Assignment = Copy each line below in which the word "болезни" occurs.

(Stored data entries)

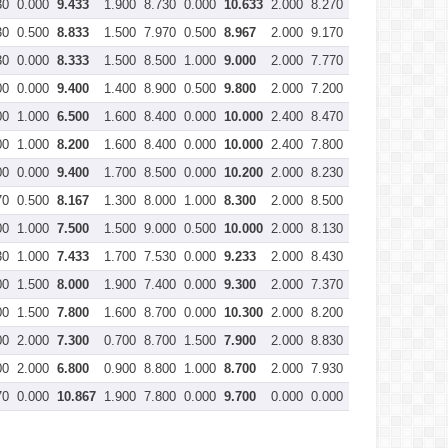
30
0.000
9.433
1.900
8.730
0.000
10.633
2.000
8.270
0.000
10.267
30
0.500
8.833
1.500
7.970
0.500
8.967
2.000
9.170
0.000
11.167
30
0.000
8.333
1.500
8.500
1.000
9.000
2.000
7.770
0.000
9.767
00
0.000
9.400
1.400
8.900
0.500
9.800
2.000
7.200
0.000
9.200
00
1.000
6.500
1.600
8.400
0.000
10.000
2.400
8.470
0.000
10.867
00
1.000
8.200
1.600
8.400
0.000
10.000
2.400
7.800
0.000
10.200
00
0.000
9.400
1.700
8.500
0.000
10.200
2.000
8.230
0.000
10.233
70
0.500
8.167
1.300
8.000
1.000
8.300
2.000
8.500
0.000
10.500
00
1.000
7.500
1.500
9.000
0.500
10.000
2.000
8.130
0.000
10.133
30
1.000
7.433
1.700
7.530
0.000
9.233
2.000
8.430
0.000
10.433
00
1.500
8.000
1.900
7.400
0.000
9.300
2.000
7.370
0.000
9.367
00
1.500
7.800
1.600
8.700
0.000
10.300
2.000
8.200
0.000
10.200
00
2.000
7.300
0.700
8.700
1.500
7.900
2.000
8.830
0.000
10.833
00
2.000
6.800
0.900
8.800
1.000
8.700
2.000
7.930
0.000
9.933
70
0.000
10.867
1.900
7.800
0.000
9.700
0.000
0.000
0.000
0.000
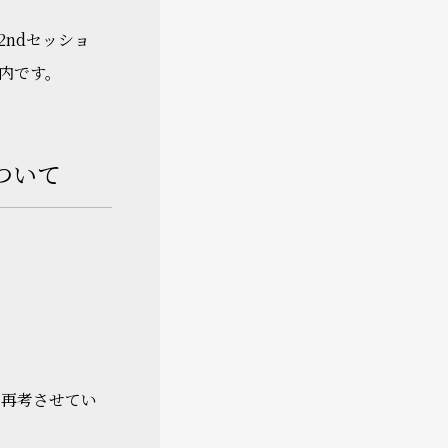
2ndセッショ
内です。
ついて
、再考させてい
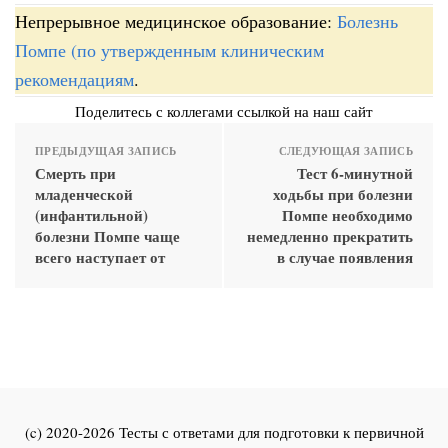
Непрерывное медицинское образование:
Болезнь
Помпе (по утвержденным клиническим
рекомендациям
.
Поделитесь с коллегами ссылкой на наш сайт
ПРЕДЫДУЩАЯ ЗАПИСЬ
СЛЕДУЮЩАЯ ЗАПИСЬ
Смерть при
Тест 6-минутной
младенческой
ходьбы при болезни
(инфантильной)
Помпе необходимо
болезни Помпе чаще
немедленно прекратить
всего наступает от
в случае появления
(c) 2020-2026 Тесты с ответами для подготовки к первичной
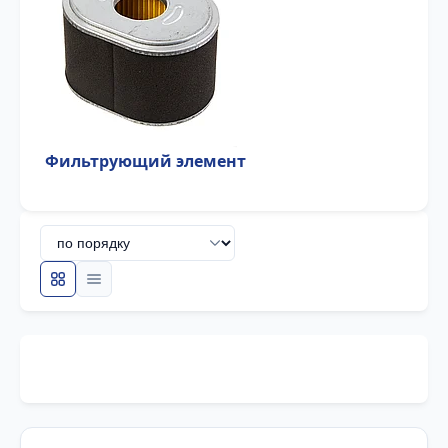
Фильтрующий элемент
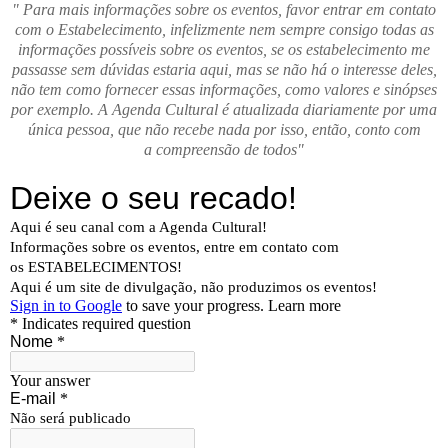
" Para mais informações sobre os eventos, favor entrar em contato
com o Estabelecimento, infelizmente nem sempre consigo todas as
informações possíveis sobre os eventos, se os estabelecimento me
passasse sem dúvidas estaria aqui, mas se não há o interesse deles,
não tem como fornecer essas informações, como valores e sinópses
por exemplo. A Agenda Cultural é atualizada diariamente por uma
única pessoa, que não recebe nada por isso, então, conto com
a compreensão de todos"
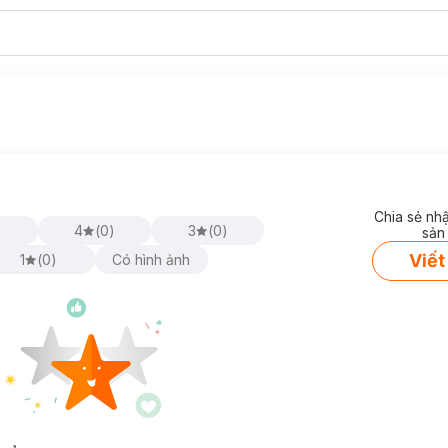
Chia sẻ nh
)
4
(
0
)
3
(
0
)
sản
Viết
1
(
0
)
Có hình ảnh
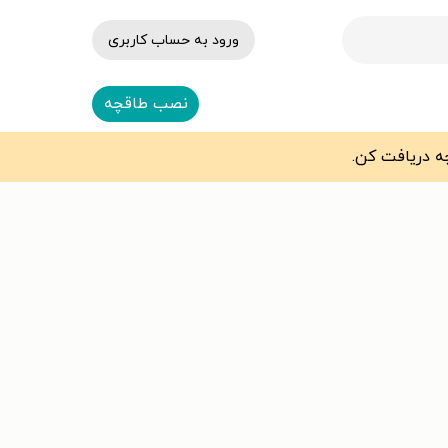
ورود به حساب کاربری
نصب طاقچه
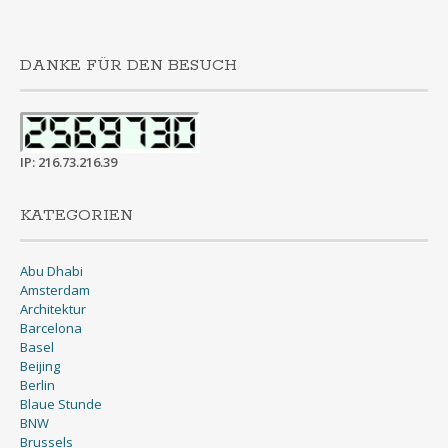
DANKE FÜR DEN BESUCH
IP: 216.73.216.39
KATEGORIEN
Abu Dhabi
Amsterdam
Architektur
Barcelona
Basel
Beijing
Berlin
Blaue Stunde
BNW
Brussels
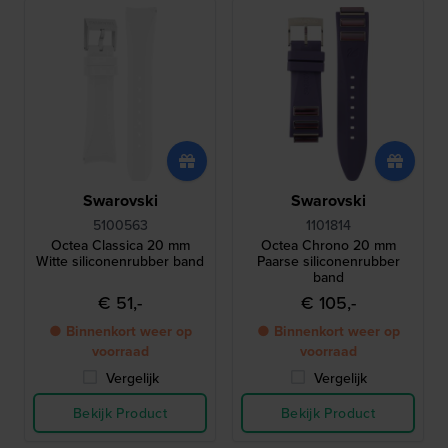
Swarovski
Swarovski
5100563
1101814
Octea Classica 20 mm
Octea Chrono 20 mm
Witte siliconenrubber band
Paarse siliconenrubber
band
€ 51,-
€ 105,-
● Binnenkort weer op
● Binnenkort weer op
voorraad
voorraad
Vergelijk
Vergelijk
Bekijk Product
Bekijk Product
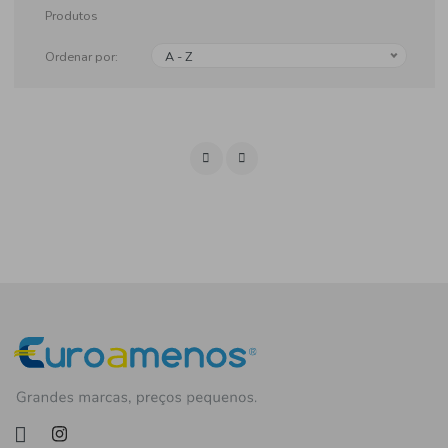
Produtos
Ordenar por:
A - Z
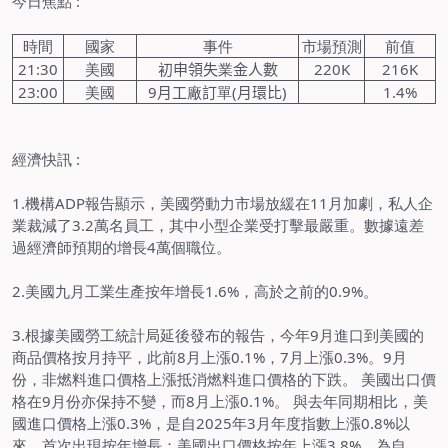
今日焦點
:
時間
國家
事件
市場預測
前值
21:30
美國
初申領失
業
金人數
220K
216K
23:00
美國
9
月工
廠
訂
單
(
月環比
)
1.4%
經濟快訊
:
1.
機構
ADP
報告顯示，美國勞動力市場放緩在
11
月加劇，私人企
業裁減了
3.2
萬名員工，其中小型企業受打擊最嚴重。數據遠差
過經濟師預期的增長
4
萬個職位。
2.
美國九月工業生產按年增長
1.6%
，高於之前的
0.9%
。
3.
根據美國勞工統計局延後發布的報告，今年
9
月進口到美國的
商品價格按月持平，此前
8
月上漲
0.1%
，
7
月上漲
0.3%
。
9
月
份，非燃料進口價格上漲抵消燃料進口價格的下跌。 美國出口價
格在
9
月份亦保持不變，而
8
月上漲
0.1%
。 與去年同期相比，美
國進口價格上漲
0.3%
，是自
2025
年
3
月年度指數上漲
0.8%
以
來，首次出現按年增長；美國出口價格按年上漲
3.8%
，為自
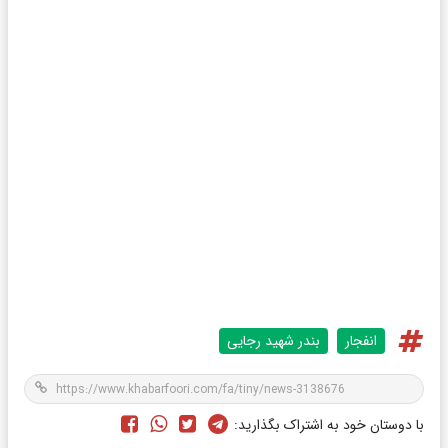
انفجار
بندر شهید رجایی
با دوستان خود به اشتراک بگذارید:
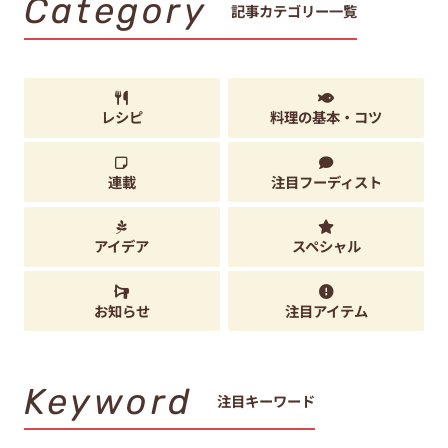
Category
記事カテゴリー一覧
レシピ
料理の基本・コツ
連載
注目フーディスト
アイデア
スペシャル
お知らせ
注目アイテム
Keyword
注目キーワード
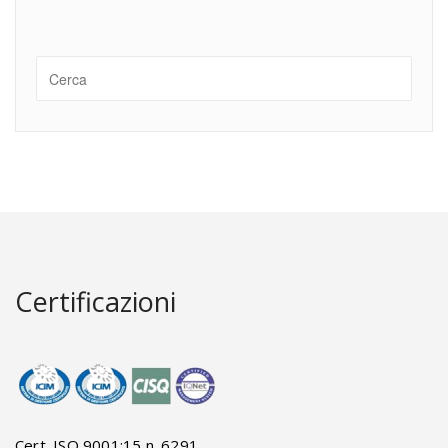
Certificazioni
Cert. ISO 9001:15 n. 6291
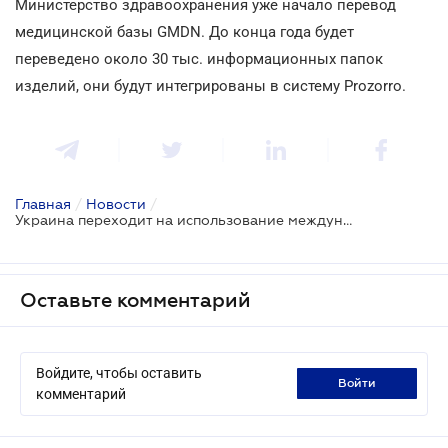
Министерство здравоохранения уже начало перевод
медицинской базы GMDN. До конца года будет
переведено около 30 тыс. информационных папок
изделий, они будут интегрированы в систему Prozorro.
Главная
/
Новости
/
Украина переходит на использование международного классификатора при закупках медицинских изделий
Оставьте комментарий
Войдите, чтобы оставить
войти
комментарий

Result of this exercise =
ходьбы при болезни
болезни Помпе чаще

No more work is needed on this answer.